WVAB
- Virginia Beach, Virginia; United States;
- Broadcast area: Hampton Roads (limited)
- Frequency: 1550 kHz

Ownership
- Owner: Birach Broadcasting Corporation

History
- First air date: 1954
- Last air date: September 7, 2018 (date of license surrender)
- Former call signs: WBPA (1954); WAVA (1954); WBOF (1954–64); WKVK (1964–66);
- Former frequencies: 1600 kHz (1954–60)
- Call sign meaning: Virginia Beach

Technical information
- Facility ID: 57611
- Class: D
- Power: 5,000 watts (daytime); 9 watts (nighttime);
- Transmitter coordinates: 36°51′29.5″N 76°9′26.8″W﻿ / ﻿36.858194°N 76.157444°W

= WVAB =

Radio station in Virginia Beach, Virginia, United States (1954–2018)

WVAB was a commercial radio station licensed to serve Virginia Beach, Virginia, at 1550 AM, and serviced parts of the Hampton Roads region. The station broadcast from 1954 to 2018, ceasing operations when owner Birach Broadcasting Corporation voluntarily turned their license back to the Federal Communications Commission (FCC) for cancellation. The license surrender had followed an investigation by the commission into a decade of limited operations for it and co-owned WBVA (1450 AM).

==History==
WVAB had a long history in Virginia Beach, moving from a popular music station to strictly news and finally gospel programming.
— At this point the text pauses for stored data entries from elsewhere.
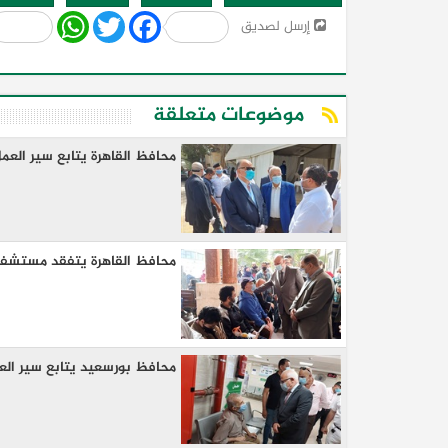
Share
WhatsApp
Twitter
Facebook
إرسل لصديق
موضوعات متعلقة
محافظ القاهرة يتابع سير العم
محافظ القاهرة يتفقد مستشفى ا
محافظ بورسعيد يتابع سير الع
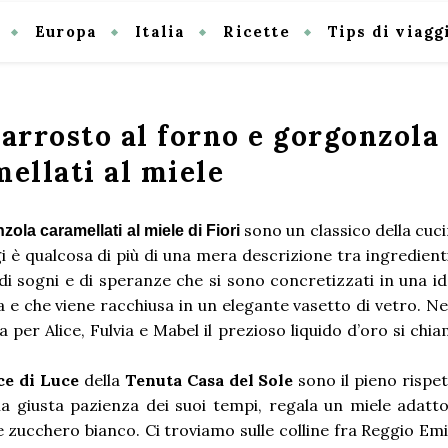
Europa
Italia
Ricette
Tips di viagg
 arrosto al forno e gorgonzola
ellati al miele
sono un classico della cuc
nzola caramellati al miele di Fiori
gi è qualcosa di più di una mera descrizione tra ingredient
di sogni e di speranze che si sono concretizzati in una i
 e che viene racchiusa in un elegante vasetto di vetro. Ne
er Alice, Fulvia e Mabel il prezioso liquido d’oro si chi
e di Luce
della
Tenuta Casa del Sole
sono il pieno rispe
a giusta pazienza dei suoi tempi, regala un miele adatt
e zucchero bianco. Ci troviamo sulle colline fra Reggio Emi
Sidney Kellam, a scion of political and economic power in Princess Anne County and Virginia Beach during mid-20th century, and members of the Kellam family, were the original owner and founders of WVAB. The studio and offices were long-located over the Jewish Mother Restaurant on Pacific Avenue, its headquarters for the first 34 years of its existence. WVAB had been a pop and rock music station, relying on a series of itinerant disc jockeys to purvey their various musical tastes to a limited local audience. Don Beckstrom was a constant figure on WVAB both on the air and as program director during this period.

Eventually, advertising revenues trickled to a halt at the end of the 1980s. A succession of new owners followed beginning in the early 1990s.

Since March 19, 2008, the station was off the air, following financial problems and an apparent vandalism incident of March 16. The Norfolk Virginian-Pilot newspaper reported that both WVAB—which had carried local gospel programming—and WBVA were off the air, with was no word on when or if they would return.

According to Virginia Beach police, on March 16, 2008, someone felled the stations' 200 ft tower. Margie Long with the Virginia Beach Police Department was quoted in local media as saying "The tower, approximately 200 ft. of it, collapsed to the ground. It appears there were numerous lines, support lines that were cut. We are investigating this as a destruction of property. There are no suspects, he said, but the investigation is ongoing." The tower stood in the 500 block of de Laura Lane, just off North Witchduck Road and north of Virginia Beach Boulevard.

WVAB was in bankruptcy and the station was sold to Birach Broadcasting Corporation on April 1, 2008, according to FCC records.

On January 22, 2018, the FCC designated WVAB and WBVA's license renewals for a hearing. According to the commission's records, WVAB operated for a total of 357 days in the two license terms between April 1, 2008, and November 30, 2017, and was silent for the remaining period of nearly nine years. When it did operate, in order to avoid automatic deletion of its license after one continuous year of silence, it was at 6 watts from a temporary transmitter site at the western edge of Virginia Beach, Virginia; the FCC estimated that WVAB covered two percent of its licensed service area from that site. Birach claimed since acquiring the stations that it had been unable to get zoning approval for a new tower. The full board of five commissioners would have determined whether renewing WVAB and WBVA's licenses would serve the public interest.

Before the FCC came to a decision, Birach attempted to donate WVAB's license and audio equipment—but not any transmission equipment or facilities—to two different nonprofits. When both donations fell through, Birach surrendered the WVAB license on September 7, 2018. The FCC cancelled the station's license on September 10, 2018.